* _RAW DATA_:
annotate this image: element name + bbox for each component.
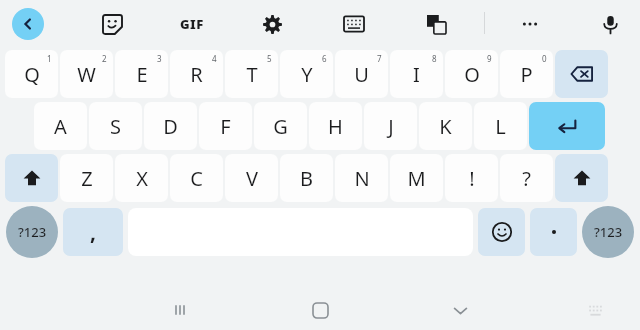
- staticText: I: [413, 61, 420, 88]
- staticText: 3: [157, 53, 162, 64]
- staticText: G: [273, 113, 288, 140]
- button[interactable]: Home: [290, 290, 350, 330]
- button[interactable]: G: [254, 102, 307, 150]
- staticText: V: [246, 165, 258, 192]
- button[interactable]: Translate: [420, 8, 452, 40]
- button[interactable]: ?: [500, 154, 553, 202]
- staticText: K: [439, 113, 452, 140]
- staticText: A: [54, 113, 67, 140]
- staticText: GIF: [180, 15, 204, 33]
- staticText: M: [407, 165, 426, 192]
- button[interactable]: Keyboard layout: [338, 8, 370, 40]
- button[interactable]: R: [170, 50, 223, 98]
- staticText: F: [220, 113, 231, 140]
- button[interactable]: P: [500, 50, 553, 98]
- button[interactable]: Hide keyboard: [430, 290, 490, 330]
- button[interactable]: I: [390, 50, 443, 98]
- staticText: 8: [432, 53, 437, 64]
- button[interactable]: Switch keyboard: [570, 290, 620, 330]
- button[interactable]: E: [115, 50, 168, 98]
- button[interactable]: GIF: [170, 8, 214, 40]
- staticText: 6: [322, 53, 327, 64]
- staticText: Z: [81, 165, 93, 192]
- staticText: 0: [542, 53, 547, 64]
- staticText: ?: [522, 165, 531, 192]
- staticText: S: [110, 113, 121, 140]
- staticText: ?123: [594, 223, 623, 241]
- button[interactable]: B: [280, 154, 333, 202]
- staticText: U: [354, 61, 369, 88]
- button[interactable]: N: [335, 154, 388, 202]
- button[interactable]: T: [225, 50, 278, 98]
- button[interactable]: More options: [514, 8, 546, 40]
- staticText: 2: [102, 53, 107, 64]
- button[interactable]: Y: [280, 50, 333, 98]
- button[interactable]: Back: [12, 8, 44, 40]
- button[interactable]: Shift: [5, 154, 58, 202]
- staticText: H: [328, 113, 343, 140]
- staticText: O: [464, 61, 480, 88]
- button[interactable]: Shift right: [555, 154, 608, 202]
- button[interactable]: X: [115, 154, 168, 202]
- staticText: J: [388, 113, 394, 140]
- button[interactable]: A: [34, 102, 87, 150]
- button[interactable]: Stickers: [96, 8, 128, 40]
- button[interactable]: Settings: [256, 8, 288, 40]
- staticText: E: [136, 61, 148, 88]
- button[interactable]: Comma: [63, 208, 123, 256]
- staticText: Q: [24, 61, 40, 88]
- button[interactable]: U: [335, 50, 388, 98]
- staticText: ,: [90, 218, 96, 247]
- staticText: B: [300, 165, 313, 192]
- staticText: 5: [267, 53, 272, 64]
- button[interactable]: Recents: [150, 290, 210, 330]
- staticText: R: [190, 61, 203, 88]
- staticText: Y: [301, 61, 313, 88]
- button[interactable]: F: [199, 102, 252, 150]
- button[interactable]: M: [390, 154, 443, 202]
- staticText: 9: [487, 53, 492, 64]
- staticText: !: [469, 165, 475, 192]
- button[interactable]: Backspace: [555, 50, 608, 98]
- button[interactable]: !: [445, 154, 498, 202]
- staticText: T: [246, 61, 258, 88]
- button[interactable]: J: [364, 102, 417, 150]
- button[interactable]: Enter: [529, 102, 605, 150]
- staticText: C: [190, 165, 203, 192]
- staticText: L: [495, 113, 506, 140]
- staticText: 1: [47, 53, 52, 64]
- button[interactable]: Emoji: [478, 208, 525, 256]
- button[interactable]: C: [170, 154, 223, 202]
- staticText: ?123: [18, 223, 47, 241]
- button[interactable]: H: [309, 102, 362, 150]
- staticText: D: [163, 113, 178, 140]
- button[interactable]: Period: [530, 208, 577, 256]
- staticText: W: [77, 61, 96, 88]
- button[interactable]: K: [419, 102, 472, 150]
- staticText: 4: [212, 53, 217, 64]
- button[interactable]: ?123: [582, 206, 634, 258]
- button[interactable]: Z: [60, 154, 113, 202]
- button[interactable]: D: [144, 102, 197, 150]
- staticText: N: [354, 165, 370, 192]
- button[interactable]: Q: [5, 50, 58, 98]
- staticText: P: [520, 61, 533, 88]
- button[interactable]: W: [60, 50, 113, 98]
- button[interactable]: O: [445, 50, 498, 98]
- button[interactable]: ?123: [6, 206, 58, 258]
- staticText: 7: [377, 53, 382, 64]
- staticText: X: [136, 165, 148, 192]
- button[interactable]: L: [474, 102, 527, 150]
- button[interactable]: S: [89, 102, 142, 150]
- button[interactable]: V: [225, 154, 278, 202]
- button[interactable]: Voice input: [594, 8, 626, 40]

* _PROMPT_: For each line above that contains the word "Shift", make a copy.

* _TASK OUTPUT_:
- button[interactable]: Shift: [5, 154, 58, 202]
- button[interactable]: Shift right: [555, 154, 608, 202]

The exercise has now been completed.